Albiez ergänzt aber mit Blick auf die Entspannung bei Corona: «Irgendwann reicht’s, dann wollen die Menschen wieder inspiriert, unterhalten, von live gespielter Musik begeistert werden.» Schott habe auch die Pandemie genutzt, um den Online-Shop komplett zu überarbeiten und noch mehr Titel zum Download anzubieten. Rund 30 000 Notenausgaben gebe es hier inzwischen.

Die Zahl der traditionellen Handelspartner, der inhabergeführten Musikalienhandlungen, ist dagegen gewaltig gesunken. Bärenreiter-Sprecher Mundry sagt: «In Frankfurt am Main und Kassel kenne ich gar keine mehr und in Wiesbaden nur noch eine. Viele andere deutschen Großstädte haben auch keine mehr.»

Schwieriger Kampf gegen illegale Verbreitung im Internet

Insgesamt haben die Musikverlage nur langsam auf das Internet reagiert. Dort gibt es auch illegale Notenangebote. Schott-Prokuristin Albiez betont: «Wir suchen diese Rechtsverstöße und gehen dagegen vor.» An die Anbieter digitaler Noten weit weg im Ausland ist indes nicht immer leicht heranzukommen.

Etliche Noten gibt es aber auch kostenlos und legal im Netz. Für die Urheberrechte gilt zwar eine 70-jährige Frist. Viele Komponisten sind aber schon länger tot.

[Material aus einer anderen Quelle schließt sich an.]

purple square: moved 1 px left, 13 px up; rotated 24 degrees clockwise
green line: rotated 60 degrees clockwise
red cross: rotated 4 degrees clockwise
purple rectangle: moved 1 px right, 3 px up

Das Internetportal imslp.org etwa bietet Hunderttausende Stücke, oft Scans alter Notenausgaben, entweder gratis – oder mit einer kostenpflichtigen Mitgliedschaft zur Unterstützung des Projekts. Scheuch sagt: «Für Hobbymusiker sind diese Gratisangebote wunderbar. Aber Profis wollen Ausgaben mit dem aktuellen wissenschaftlichen Stand haben, die kaufen eher Noten.»

Entweder als Papierausgabe oder als Download, beides oft mit Einführungstexten. Laut Albiez bevorzugen kleinere Ensembles und Solisten häufig Noten auf einem Tablet, im Jazz und Pop ohnehin. Profi-Orchester dagegen wünschten «nach wie vor meist physische Noten – das ändert sich viel langsamer, als wir erwartet haben.»

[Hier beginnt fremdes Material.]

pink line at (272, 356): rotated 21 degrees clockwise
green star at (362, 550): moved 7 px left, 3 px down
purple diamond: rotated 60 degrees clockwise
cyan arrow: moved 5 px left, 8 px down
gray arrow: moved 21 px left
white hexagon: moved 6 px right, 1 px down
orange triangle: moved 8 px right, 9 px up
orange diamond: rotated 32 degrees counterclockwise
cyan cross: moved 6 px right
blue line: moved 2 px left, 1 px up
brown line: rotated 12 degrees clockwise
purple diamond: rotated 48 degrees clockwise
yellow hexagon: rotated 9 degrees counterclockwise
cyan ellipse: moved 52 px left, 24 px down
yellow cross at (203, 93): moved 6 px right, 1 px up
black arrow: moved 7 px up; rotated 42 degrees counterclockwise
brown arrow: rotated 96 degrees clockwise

Der Pianist und Musikpädagoge Christian Vogt in Eltville bei Wiesbaden verkörpert Tradition und Digitales in einer Person. Bei wichtigen Klavierwerken schwöre er auf seine Papiernoten mit eigenen Anmerkungen: «Bleistift, Radiergummi und gebundene Noten gehören da einfach zusammen.» In seiner Indie-Rock-Formation Gribaldies dagegen halte er gerne alles mit einem Tablet fest: «Das geht schneller.»

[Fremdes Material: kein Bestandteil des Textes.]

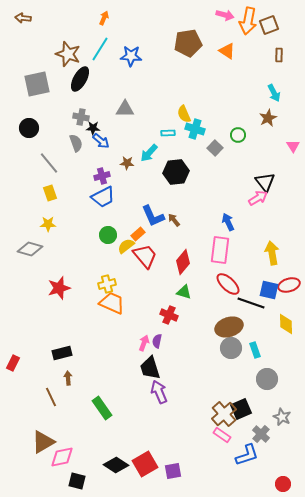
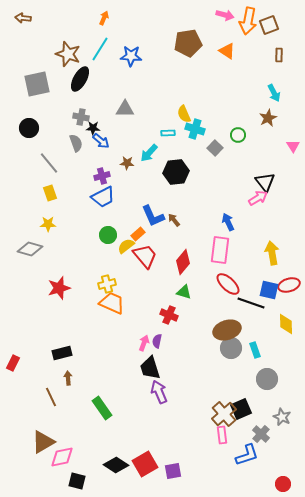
brown ellipse at (229, 327): moved 2 px left, 3 px down
pink rectangle at (222, 435): rotated 48 degrees clockwise
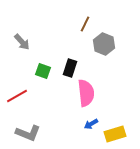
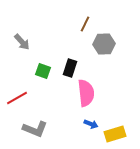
gray hexagon: rotated 25 degrees counterclockwise
red line: moved 2 px down
blue arrow: rotated 128 degrees counterclockwise
gray L-shape: moved 7 px right, 4 px up
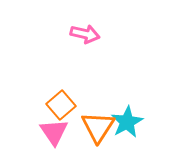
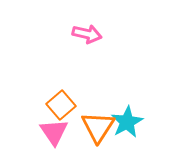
pink arrow: moved 2 px right
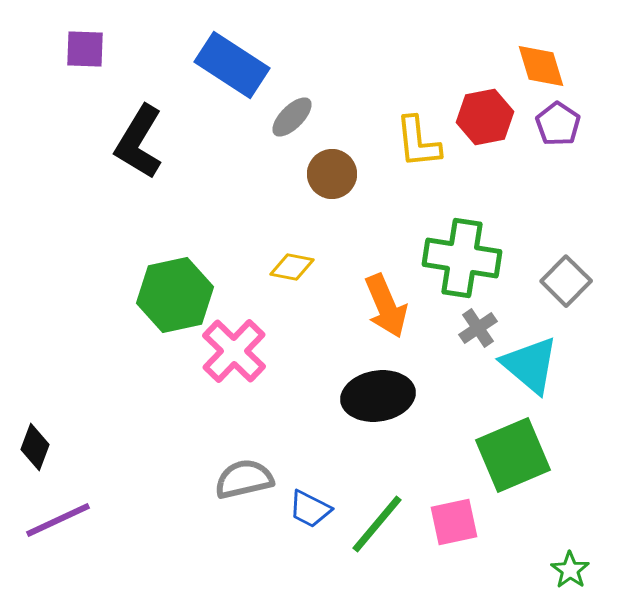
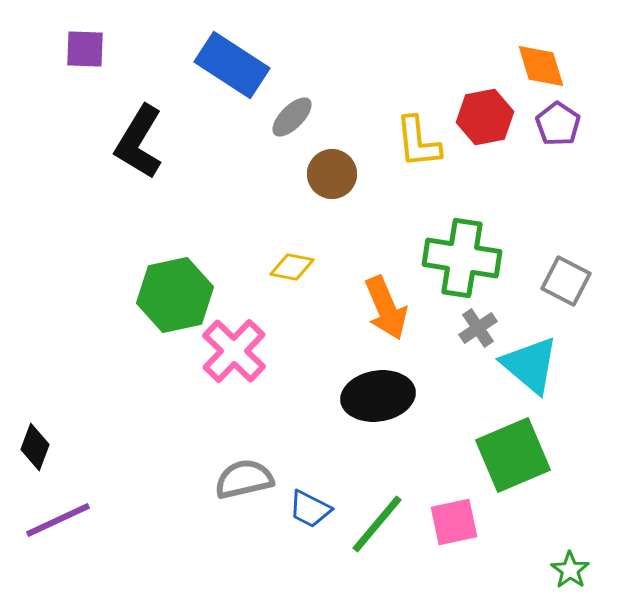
gray square: rotated 18 degrees counterclockwise
orange arrow: moved 2 px down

Manche Orchestermusiker blättern bei Tablet-Noten mit Bluetooth-Fußpedalen – eine deutliche Vereinfachung, ihre Hände können nahtlos weiter spielen. Bärenreiter-Chef Scheuch sagt aber auch: «Andere Profis halten Papiernoten für sicherer – sie haben Angst vor einem technischen Absturz ihres Tablets in einem Konzert.»